Two-thirds of Australian voters want Australian Deputy Prime Minister Barnaby Joyce to resign following his extramarital affair with his former press secretary, a poll showed yesterday, adding pressure on a government already fractured by the scandal.
Joyce, a Catholic who campaigned on “family values” and who has been married for 24 years, refused to resign when it was made public that he was expecting a child with his former staffer.
About 65 percent of voters want Joyce to step down as leader of the rural-based National Party, the junior partner in the Australian government led by the Liberal Party, the Australian newspaper’s Newspoll showed.
The scandal has damaged the government’s re-election chances, according to Newspoll.

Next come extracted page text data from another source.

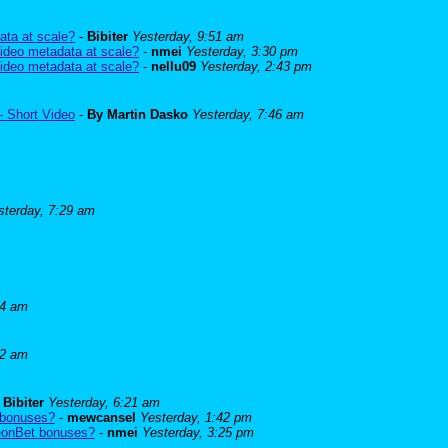
ata at scale?
-
Bibiter
Yesterday, 9:51 am
ideo metadata at scale?
-
nmei
Yesterday, 3:30 pm
ideo metadata at scale?
-
nellu09
Yesterday, 2:43 pm
- Short Video
-
By Martin Dasko
Yesterday, 7:46 am
sterday, 7:29 am
24 am
52 am
-
Bibiter
Yesterday, 6:21 am
 bonuses?
-
mewcansel
Yesterday, 1:42 pm
BeonBet bonuses?
-
nmei
Yesterday, 3:25 pm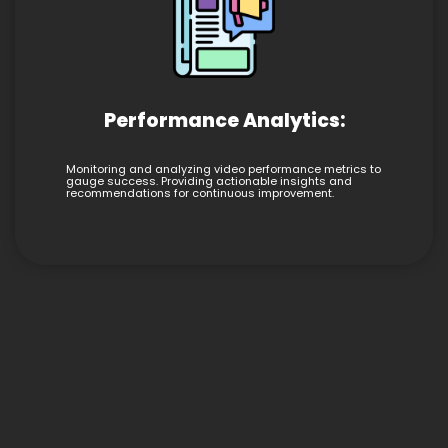
Performance Analytics:
Monitoring and analyzing video performance metrics to
gauge success. Providing actionable insights and
recommendations for continuous improvement.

The government, which has only a one-seat majority, trails the main opposition Labor Party by a margin of 53-47 percent on a two-party basis.

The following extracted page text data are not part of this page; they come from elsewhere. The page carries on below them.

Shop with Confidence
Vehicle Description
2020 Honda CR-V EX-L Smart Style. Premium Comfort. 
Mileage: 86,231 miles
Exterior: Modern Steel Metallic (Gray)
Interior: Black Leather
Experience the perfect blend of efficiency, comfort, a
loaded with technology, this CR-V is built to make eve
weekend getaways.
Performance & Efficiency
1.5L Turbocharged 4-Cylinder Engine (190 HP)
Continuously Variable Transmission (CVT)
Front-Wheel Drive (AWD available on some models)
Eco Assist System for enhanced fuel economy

The government must call an election by May next year.
With mounting public pressure, Joyce sought to turn the tide of public opinion, giving a rare interview yesterday with the Sydney Morning Herald, where he blamed public life for the breakdown of his marriage.

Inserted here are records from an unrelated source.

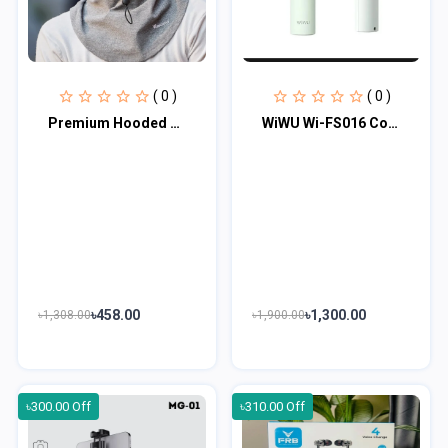
( 0 )
( 0 )
Premium Hooded Face Cover
WiWU Wi-FS016 Cooling High Speed Fan
৳458.00
৳1,300.00
৳1,308.00
৳1,900.00
৳300.00 Off
৳310.00 Off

Joyce has began an unusual week-long leave of absence at the urging of Australian Prime Minister Malcolm Turnbull, who is this week to travel to Washington, which would have typically seen Joyce installed as acting prime minister.
Australian Minister of Finance Mathias Cormann is now to be acting leader.
In other developments, National Party Legislator George Christensen, who posted a photograph of himself on Facebook holding a gun in a jibe at environmentalists, was yesterday reported to police and slammed as insensitive after a mass US school shooting.
Christensen put up the image on Saturday showing him in a shooting stance with the comment: “You gotta ask yourself, do you feel lucky, greenie punks?”
He said it was a tongue-in-cheek reference to the Dirty Harry film franchise, in which a police officer played by Clint Eastwood takes on “people who are conducting illegal activity, such as the greens are.”
Christensen later deleted the post, but responded defiantly, saying: “I’m not going to be moralized to by these extreme greens who put the livelihoods, safety and lives of other people at risk.”